2. Unconventional recurrence relations

If ρ _max denotes one half of the part’s clear aperture, a rotationally symmetric asphere’s shape is specified here in cylindrical polar coordinates as

z = \frac{c ρ^{2}}{1 + \sqrt{1 - c^{2} ρ^{2}}} + \frac{u^{2} (1 - u^{2})}{\sqrt{1 - c^{2} ρ^{2}}} \sum_{m = 0}^{M} a_{m} Q_{m} (u^{2}),

where c is the curvature of the best-fit sphere, u is the normalized radial coordinate defined by max u:=(ρ/ρ _max), and Q_m(x) is a polynomial of order m. The coefficients written as a_m serve to characterize the asphere’s departure from its best-fit sphere. Note that I typically drop the superscript on Q ^bfs _m(x) now because this is the only one of the bases from [1] that is used in this work. This basis is constructed so that

(\frac{2}{π}) \int_{0}^{1} S_{m} (u) S_{n} (u) \frac{1}{\sqrt{1 - u^{2}}} d u = δ_{mn},

where δ_mn is Kronecker’s delta and the normal slope of the basis members is defined by

S_{m} (u) ≔ \frac{d}{d u} [u^{2} (1 - u^{2}) Q_{m} (u^{2})] .
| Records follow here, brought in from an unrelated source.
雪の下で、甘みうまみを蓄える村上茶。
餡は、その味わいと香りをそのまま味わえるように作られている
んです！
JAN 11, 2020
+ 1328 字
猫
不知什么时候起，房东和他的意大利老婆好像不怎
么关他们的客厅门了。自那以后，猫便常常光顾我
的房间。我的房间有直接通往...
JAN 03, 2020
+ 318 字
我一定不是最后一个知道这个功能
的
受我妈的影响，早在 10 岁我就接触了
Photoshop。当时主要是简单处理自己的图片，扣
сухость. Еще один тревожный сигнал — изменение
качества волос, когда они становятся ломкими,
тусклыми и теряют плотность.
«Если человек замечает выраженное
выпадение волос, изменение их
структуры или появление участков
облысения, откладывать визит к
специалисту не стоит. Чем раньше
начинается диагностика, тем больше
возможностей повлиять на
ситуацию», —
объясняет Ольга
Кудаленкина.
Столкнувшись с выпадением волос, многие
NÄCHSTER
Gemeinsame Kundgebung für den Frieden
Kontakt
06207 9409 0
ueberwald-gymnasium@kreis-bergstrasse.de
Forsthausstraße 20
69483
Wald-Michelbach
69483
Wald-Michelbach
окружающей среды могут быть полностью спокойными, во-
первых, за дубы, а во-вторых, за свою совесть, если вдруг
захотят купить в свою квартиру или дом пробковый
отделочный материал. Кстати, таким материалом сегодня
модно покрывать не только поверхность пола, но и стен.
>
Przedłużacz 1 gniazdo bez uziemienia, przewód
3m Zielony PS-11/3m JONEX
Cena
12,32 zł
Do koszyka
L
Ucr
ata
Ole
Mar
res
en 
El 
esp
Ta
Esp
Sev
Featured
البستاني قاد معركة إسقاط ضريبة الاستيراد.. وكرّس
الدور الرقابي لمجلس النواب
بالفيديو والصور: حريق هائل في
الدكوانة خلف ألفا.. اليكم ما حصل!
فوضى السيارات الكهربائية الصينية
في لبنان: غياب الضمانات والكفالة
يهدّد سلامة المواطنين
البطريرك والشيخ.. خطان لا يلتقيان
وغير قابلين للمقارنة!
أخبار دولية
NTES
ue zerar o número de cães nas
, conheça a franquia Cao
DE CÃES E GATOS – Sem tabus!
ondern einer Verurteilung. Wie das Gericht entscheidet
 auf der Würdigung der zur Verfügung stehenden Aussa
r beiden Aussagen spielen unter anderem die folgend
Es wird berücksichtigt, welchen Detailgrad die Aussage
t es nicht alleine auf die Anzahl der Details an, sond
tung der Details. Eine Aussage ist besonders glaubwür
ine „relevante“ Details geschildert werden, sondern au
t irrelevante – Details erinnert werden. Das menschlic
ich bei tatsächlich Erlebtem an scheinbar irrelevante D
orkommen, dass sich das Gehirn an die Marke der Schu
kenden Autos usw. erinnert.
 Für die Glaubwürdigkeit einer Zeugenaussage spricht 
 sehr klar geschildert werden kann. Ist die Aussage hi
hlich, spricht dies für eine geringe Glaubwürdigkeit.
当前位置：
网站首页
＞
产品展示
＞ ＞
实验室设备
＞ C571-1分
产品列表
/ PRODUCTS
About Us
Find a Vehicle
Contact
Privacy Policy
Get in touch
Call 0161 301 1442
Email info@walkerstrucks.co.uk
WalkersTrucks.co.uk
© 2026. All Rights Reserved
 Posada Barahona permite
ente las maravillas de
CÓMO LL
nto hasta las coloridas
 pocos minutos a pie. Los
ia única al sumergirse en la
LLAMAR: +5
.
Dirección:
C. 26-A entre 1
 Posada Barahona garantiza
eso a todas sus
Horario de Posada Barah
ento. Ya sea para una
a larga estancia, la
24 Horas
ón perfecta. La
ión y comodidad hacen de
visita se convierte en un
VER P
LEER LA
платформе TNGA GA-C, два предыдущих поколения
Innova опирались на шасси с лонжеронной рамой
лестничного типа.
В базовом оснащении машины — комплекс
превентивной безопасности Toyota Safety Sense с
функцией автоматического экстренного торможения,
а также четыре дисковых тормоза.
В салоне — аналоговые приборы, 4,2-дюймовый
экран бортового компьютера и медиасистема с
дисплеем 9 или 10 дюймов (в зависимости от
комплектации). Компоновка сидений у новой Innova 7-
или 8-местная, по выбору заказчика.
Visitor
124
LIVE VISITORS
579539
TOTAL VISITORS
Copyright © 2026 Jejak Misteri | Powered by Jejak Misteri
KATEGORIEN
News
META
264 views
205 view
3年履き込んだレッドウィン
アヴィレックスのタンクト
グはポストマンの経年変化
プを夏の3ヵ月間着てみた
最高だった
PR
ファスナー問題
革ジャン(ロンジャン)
The normalization factor in Eq. (2.2) follows from

\int_{0}^{1} \frac{1}{\sqrt{1 - u^{2}}} d u = \frac{π}{2} .

Notice that the additive aspheric term in Eq. (2.1) corresponds to deviation measured along the axis. To first order, this is converted to departure along the surface normal by multiplying it by a cosine factor. This conversion is why the square root in the denominator in Eq. (2.1) is absent from Eq. (2.3). A sample of these basis members is plotted in Fig. 1 together with their normal slopes. The clear sine-like character of S_m(u) is intuitively consistent with the fact that the mean of the squared normal slope is just the sum of the squares of the a_m coefficients, see Eq. (15) of [1].

Fig. 1. A sample of the slope-orthogonal polynomials used in this work. By construction, they are not only orthogonal in slope, but normalized so that their mean square slope is unity.

Download Full Size | PDF

It is shown in Appendix A that {Q ^bfs _m(x)} is simply related to a particular family of standard polynomials. In particular, Eq. (A.12) can be written more explicitly as

P_{m} (x) = f_{m} Q_{m} (x) + g_{m - 1} Q_{m - 1} (x) + h_{m - 2} Q_{m - 2} (x),

where P_m(x) is a scaled Jacobi polynomial. An efficient process for evaluating the constants f_m, g_m, and h_m is given in Eqs. (A.14–16) of Appendix A. It follows from Eq. (A.4) together with 22.7.1 and 22.4.1 of [6], that these auxiliary polynomials can be generated robustly by a standard three-term recurrence relation of particularly simple form:

P_{m + 1} (x) = (2 - 4 x) P_{m} (x) - P_{m - 1} (x) .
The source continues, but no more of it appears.